* [TO DO]: Write out exactly the lines from the one with "VP of Claims and Support" through the last line of the data below, but not the pictures.
----
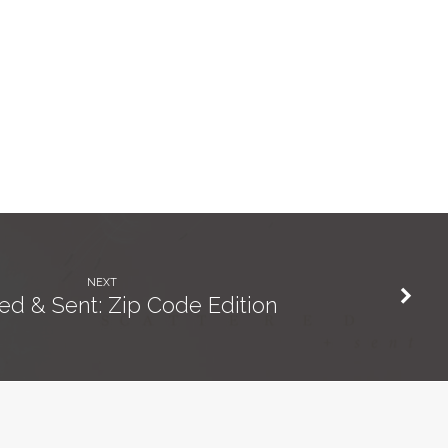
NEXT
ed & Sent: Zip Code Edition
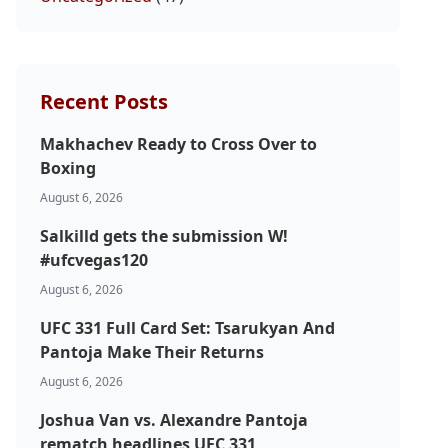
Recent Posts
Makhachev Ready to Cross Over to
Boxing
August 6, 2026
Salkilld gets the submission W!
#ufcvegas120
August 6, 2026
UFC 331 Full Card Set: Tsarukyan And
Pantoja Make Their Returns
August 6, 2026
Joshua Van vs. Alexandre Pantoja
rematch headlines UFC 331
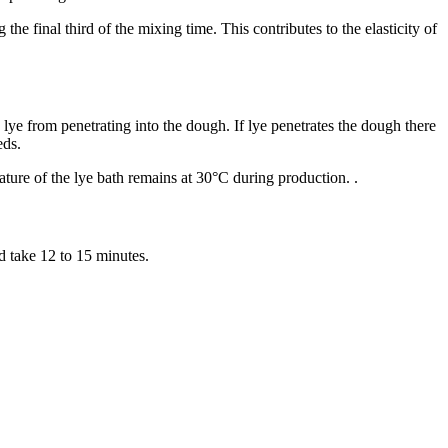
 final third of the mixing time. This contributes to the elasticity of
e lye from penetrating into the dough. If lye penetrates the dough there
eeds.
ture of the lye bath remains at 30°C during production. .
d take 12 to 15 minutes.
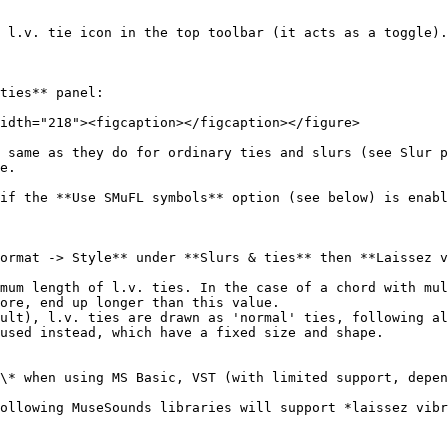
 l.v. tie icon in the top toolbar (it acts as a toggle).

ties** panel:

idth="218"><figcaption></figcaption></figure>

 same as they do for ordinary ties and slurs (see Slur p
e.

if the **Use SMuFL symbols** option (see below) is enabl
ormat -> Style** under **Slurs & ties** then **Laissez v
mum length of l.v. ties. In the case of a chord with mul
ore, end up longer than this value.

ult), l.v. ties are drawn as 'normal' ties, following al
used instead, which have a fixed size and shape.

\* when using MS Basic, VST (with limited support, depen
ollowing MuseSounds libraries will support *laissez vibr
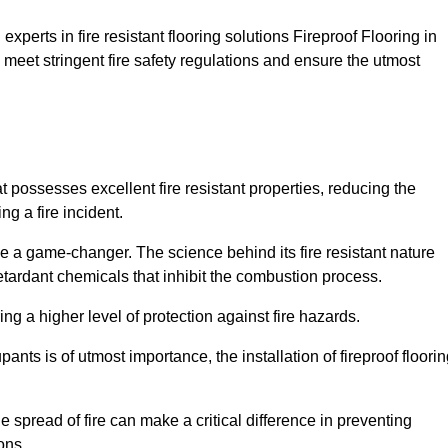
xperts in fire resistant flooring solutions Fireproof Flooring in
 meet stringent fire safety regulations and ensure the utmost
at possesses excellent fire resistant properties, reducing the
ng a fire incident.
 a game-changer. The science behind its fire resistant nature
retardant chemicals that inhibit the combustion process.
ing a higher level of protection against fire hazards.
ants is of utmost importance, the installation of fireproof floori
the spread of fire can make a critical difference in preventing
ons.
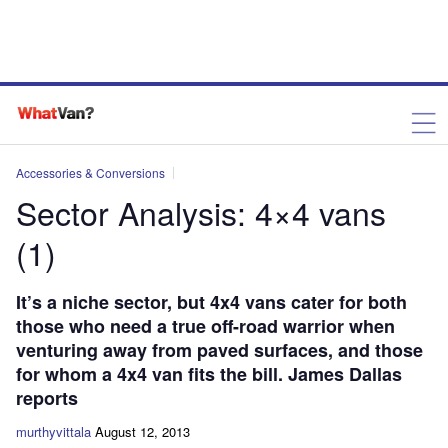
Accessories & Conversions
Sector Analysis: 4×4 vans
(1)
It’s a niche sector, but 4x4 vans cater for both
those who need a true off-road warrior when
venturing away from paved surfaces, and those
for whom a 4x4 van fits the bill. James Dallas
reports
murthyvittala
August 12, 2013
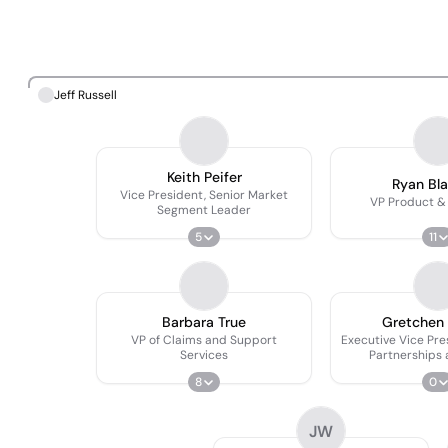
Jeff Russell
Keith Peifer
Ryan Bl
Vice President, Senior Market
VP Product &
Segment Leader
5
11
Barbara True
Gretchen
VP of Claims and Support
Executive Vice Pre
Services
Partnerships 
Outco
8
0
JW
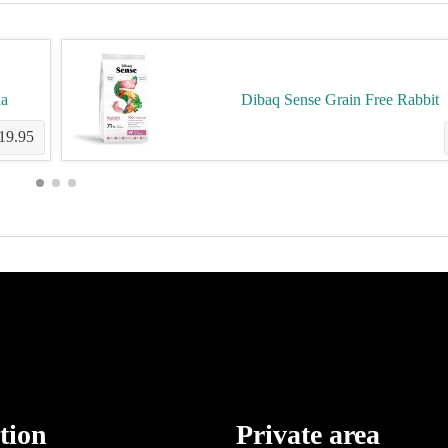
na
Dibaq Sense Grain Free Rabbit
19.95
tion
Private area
----
* [SOLUTION TO THIS PROBLEM]:
VP of Claims and Support
Executive Vice Pre
Services
Partnerships 
Outco
8
0
JW
na
Dibaq Sense Grain Free Rabbit
19.95
tion
Private area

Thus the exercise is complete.